How to Take Smart Notes
A brief nonfictional book by Sönke Ahrens about note-taking skills, primarily targeting writers and researchers in academia, but also relevant to anyone who might benefit from growing a healthy collection of personal knowledge that makes it easier to find connections between disparate ideas and fields.
It primarily focuses on teaching the Zettelkasten method of notetaking. The idea is to create a single, lifelong collection of notes that summarizes ideas, one per note, in your own words, in complete sentences, and then link them to related notes and categories/tags. The end result should be a system where browsing from one note to the next helps create connections between ideas that may not have been otherwise obvious, leading to new, novel ideas and writing.
- Keep your Zettelkasten "permanent" notes separate from fleeting notes and project-specific notes (to-do lists, outlines, etc.).
- Good note-taking results in good writing.
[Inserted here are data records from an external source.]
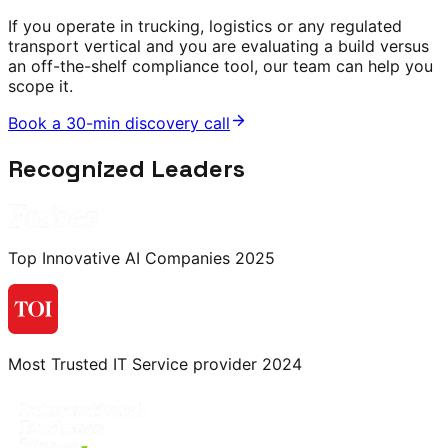
If you operate in trucking, logistics or any regulated
transport vertical and you are evaluating a build versus
an off-the-shelf compliance tool, our team can help you
scope it.
Book a 30-min discovery call
Recognized Leaders
Top Innovative AI Companies 2025
Most Trusted IT Service provider 2024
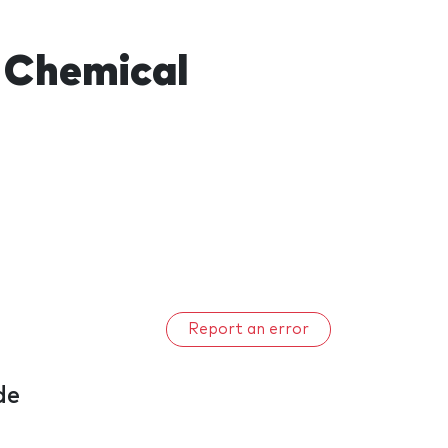
 Chemical
Report an error
de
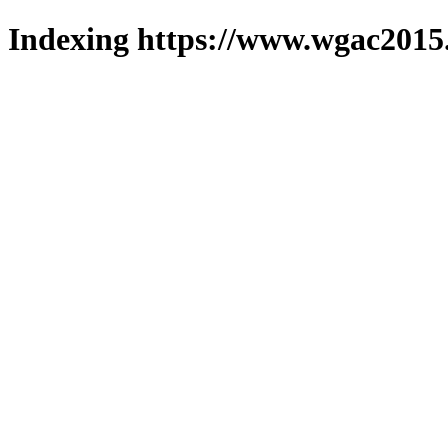
Indexing https://www.wgac2015.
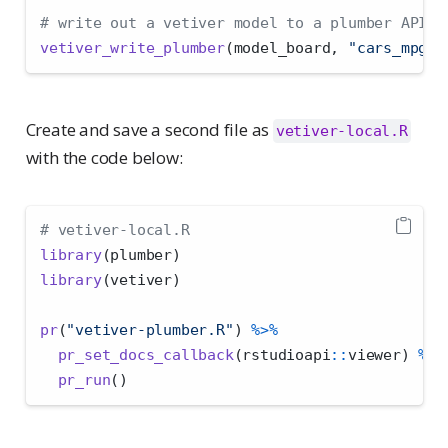
# write out a vetiver model to a plumber API
vetiver_write_plumber
(model_board, 
"cars_mpg"
,
Create and save a second file as
vetiver-local.R
with the code below:
# vetiver-local.R
library
(plumber)
library
(vetiver)
pr
(
"vetiver-plumber.R"
) 
%>%
pr_set_docs_callback
(rstudioapi
::
viewer) 
%>%
pr_run
()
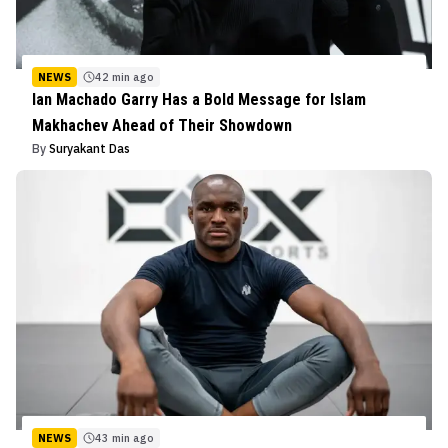
NEWS
42 min ago
Ian Machado Garry Has a Bold Message for Islam
Makhachev Ahead of Their Showdown
By
Suryakant Das
NEWS
43 min ago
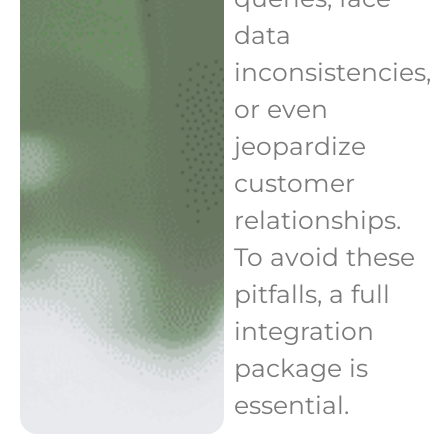
data
inconsistencies,
or even
jeopardize
customer
relationships.
To avoid these
pitfalls, a full
integration
package is
essential.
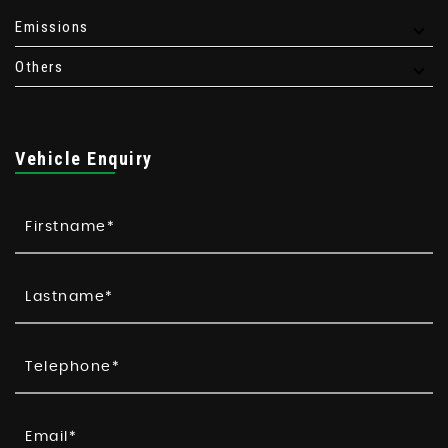
Emissions
Others
Vehicle Enquiry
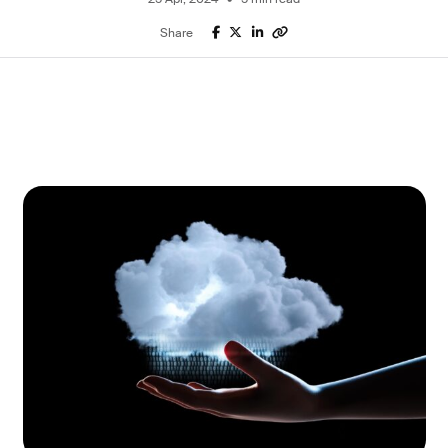
Microsoft Azure
Share
Microsoft for Business
Power Platform
Business Central
Cyber Security
Business Solutions
Cloud Services
Collaboration and Remote Work
Cyber Security
Business Process Automation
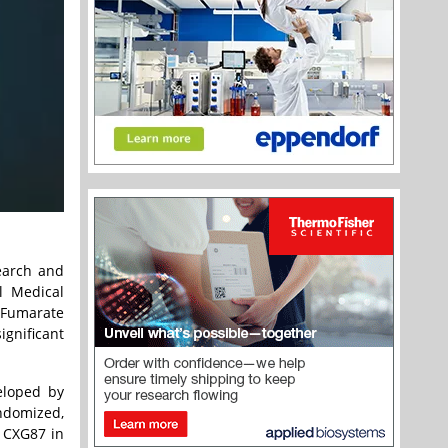
earch and
l Medical
 Fumarate
gnificant
eloped by
ndomized,
f CXG87 in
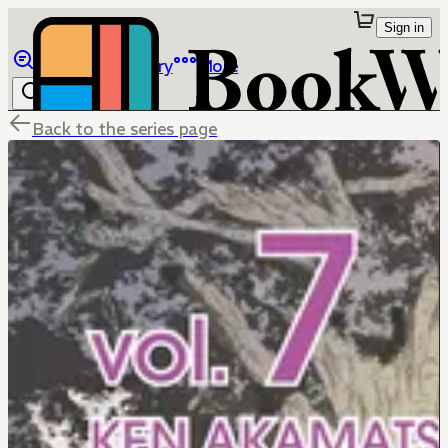
Sign in
Browse
Library
More
Back to the series page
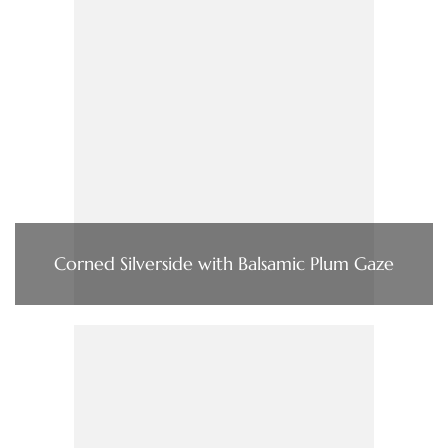
Corned Silverside with Balsamic Plum Gaze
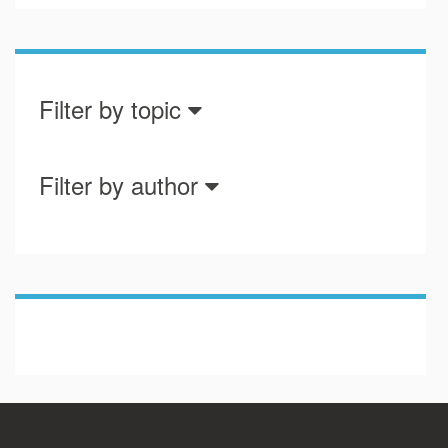
Filter by topic
Filter by author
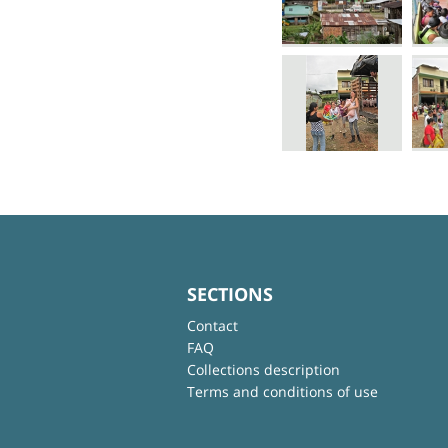
SECTIONS
Contact
FAQ
Collections description
Terms and conditions of use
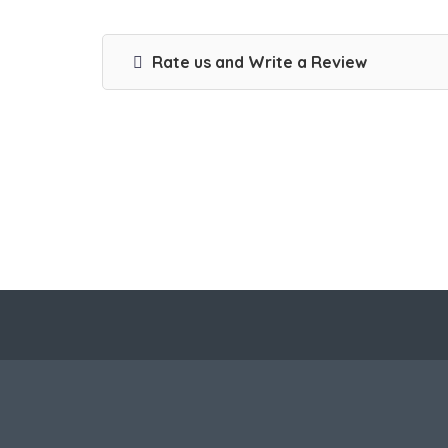
Rate us and Write a Review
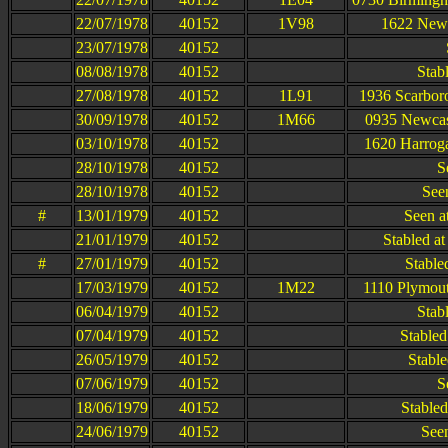
22/07/1978
40152
1V98
1622 Newca
23/07/1978
40152
08/08/1978
40152
Stab
27/08/1978
40152
1L91
1936 Scarbor
30/09/1978
40152
1M66
0935 Newcast
03/10/1978
40152
1620 Harroga
28/10/1978
40152
S
28/10/1978
40152
Seen
#
13/01/1979
40152
Seen a
21/01/1979
40152
Stabled a
#
27/01/1979
40152
Stable
17/03/1979
40152
1M22
1110 Plymout
06/04/1979
40152
Stab
07/04/1979
40152
Stabled
26/05/1979
40152
Stable
07/06/1979
40152
S
18/06/1979
40152
Stable
24/06/1979
40152
See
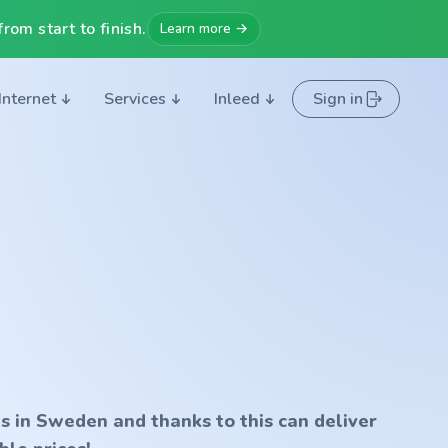
rom start to finish.
Learn more →
Internet
Services
Inleed
Sign in
s in Sweden and thanks to this can deliver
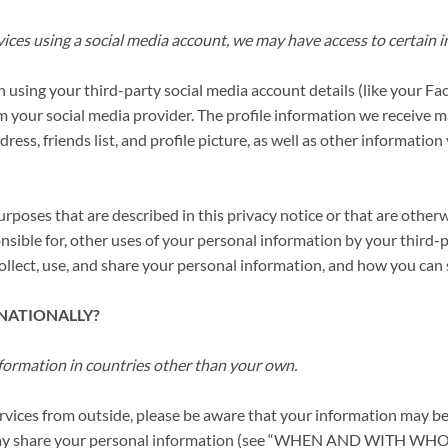
ervices using a social media account, we may have access to certain
 in using your third-party social media account details (like your 
om your social media provider. The profile information we receive
ress, friends list, and profile picture, as well as other informati
urposes that are described in this privacy notice or that are other
onsible for, other uses of your personal information by your thir
llect, use, and share your personal information, and how you can s
RNATIONALLY?
formation in countries other than your own.
Services from outside, please be aware that your information may be
m we may share your personal information (see “WHEN AND W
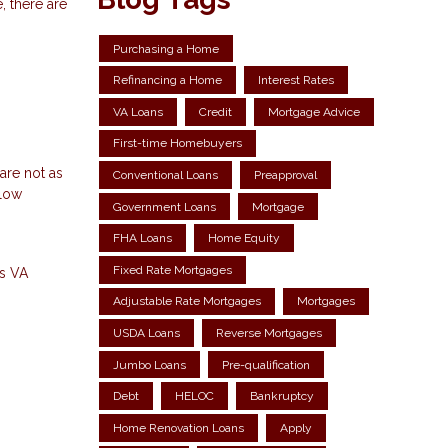
, there are
Purchasing a Home
Refinancing a Home
Interest Rates
VA Loans
Credit
Mortgage Advice
First-time Homebuyers
are not as
Conventional Loans
Preapproval
llow
Government Loans
Mortgage
FHA Loans
Home Equity
Fixed Rate Mortgages
ns
VA
Adjustable Rate Mortgages
Mortgages
USDA Loans
Reverse Mortgages
Jumbo Loans
Pre-qualification
Debt
HELOC
Bankruptcy
Home Renovation Loans
Apply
Good permanent notes can often be combined together to construct a draft paper or essay with very little extra writing needed.
- Writing should be a circular process, where permanent notes and their meaningful connections help identify topics, and create a hermeneutical circle that continues to generate new ideas, better writing, and new threads of possible research.
- Permanent notes must be written in one's own words. Copying quotes removes them from their context. Tagging/categorizing is the same: one must tag notes rather than automating it. Thinking about the rest of the notes, where the new note fits with them, what topics it relates to beyond what is written, etc. is critical to effective categorization.